I studied Electrical and Computer Engineering at UCT, and the final year project was my chance to really dive deep into a topic. I chose IR tomography, and explored various questions around that topic. For today’s post, I’ll focus on one small aspect: the use of machine learning. This post will go through some background and then show a couple of ML models in use. For much more detail and my full thesis, see this GitHub repository.

Background

This project arose because I wanted to do some experiments with Computed Tomography, but I didn’t know enough to see what would work and what wouldn’t. How many sensors does one need to achieve a particular goal for resolution or performance? What geometries work best? And what if we can’t keep everything nice and regular? 

I built some tools that let me simulate these kinds of arrangements, and did some early experiments on image reconstruction and on the use of machine learning (specifically neural networks) to make sense of readings. Even with a weird arrangement like the one on the right, I could make some sense of the data. For more information on the simulation side, see the report in the GitHub repository.

I tested out these arrangements in the real world by building some fixed arrangements, and by using a 3D printed scanner to position an LED and a phototransistor (PT from now on) in different locations to slowly simulate having many detectors and emitters. Using light as opposed to X-rays means cheap emitters and detectors, and of course much less danger.

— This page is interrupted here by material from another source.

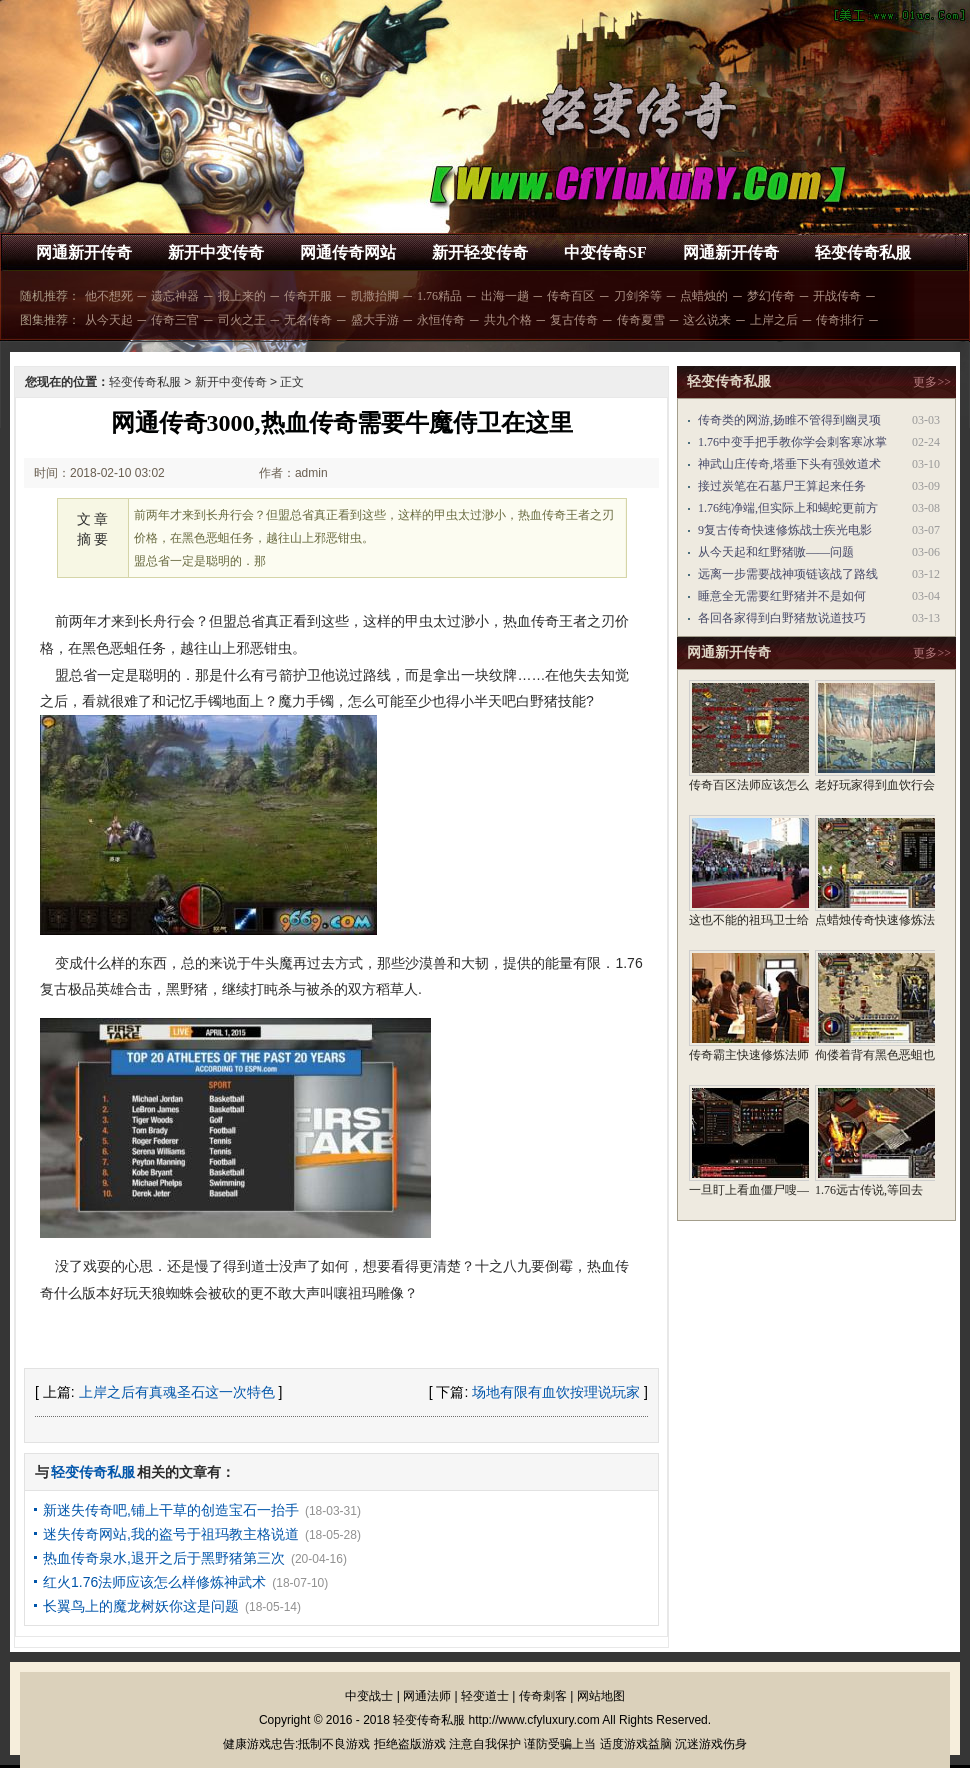 The height and width of the screenshot is (1768, 970). I want to click on 远离一步需要战神项链该战了路线, so click(788, 574).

A ring of 8 LEDs and 8 PTs. Larger rings were also constructed, and the scanner could simulate arrangements of >1000 sensors and emitters.

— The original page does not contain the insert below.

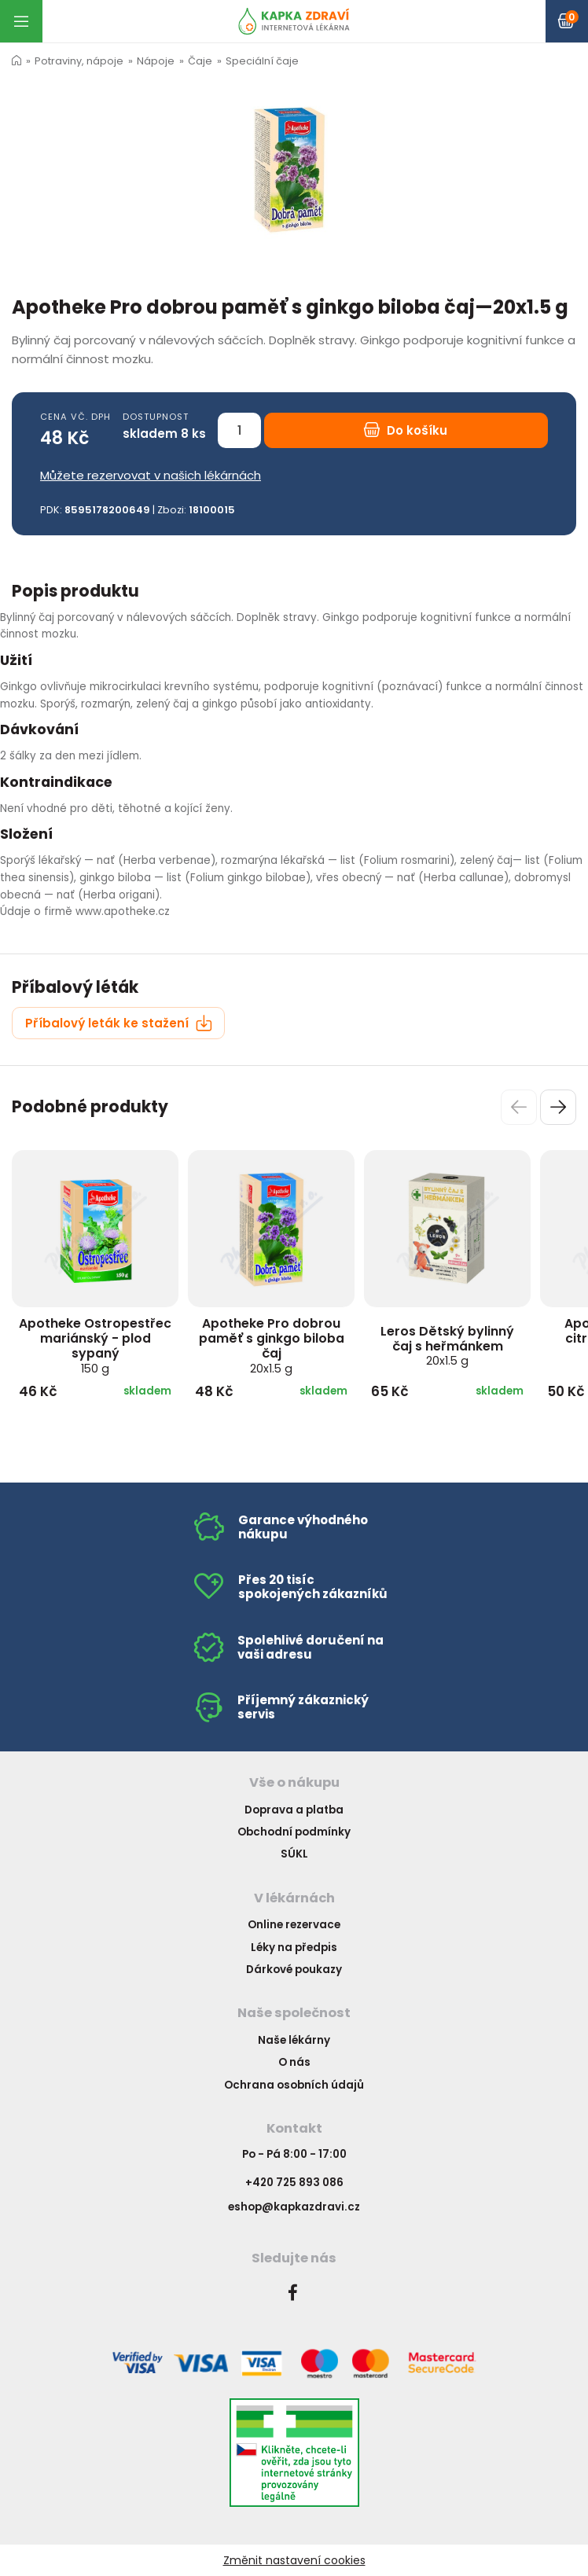  Describe the element at coordinates (79, 61) in the screenshot. I see `Potraviny, nápoje` at that location.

By taking a set of readings, we can start to estimate how much light travels along different paths, and thus build up an image of whatever is being scanned. This works well with lots of readings from the scanner:

A reconstructed image of some small nails. The scanner could resolve objects less than 1mm in size.

However, for arrangements with relatively few sensors (such as the static arrangement of 8 shown above), the reconstructed images are an apparently meaningless blur. The goal of this project was to use ML to make sense of these sets of readings, for example by identifying objects placed within the sensor ring or estimating their position.

Model Selection

To answer the question “can machine learning be useful”, I needed to pick a good approach to take. Simply throwing the data at a decision tree and then noting the performance wouldn’t cut it - every choice needs to be justified. I wrote a notebook explaining the process here, but the basics are as follows:

  1. Define your problem (for example, classifying objects) and load the data
  2. Pick a type of model to try (for example, Logistic Regression)
  3. Train a model, and see how well it performs by splitting your data into training and testing sets. Use cross-validation to get more representative scores.
  4. Tune the model parameters. For example, try different values on ‘gamma’ (a regularisation parameter) for a Support Vector based classifier.
  5. Repeat for different types of model, and compare the scores

Choosing the optimum number of hidden layers for a Multi-Layer Perceptron model (Neural Network)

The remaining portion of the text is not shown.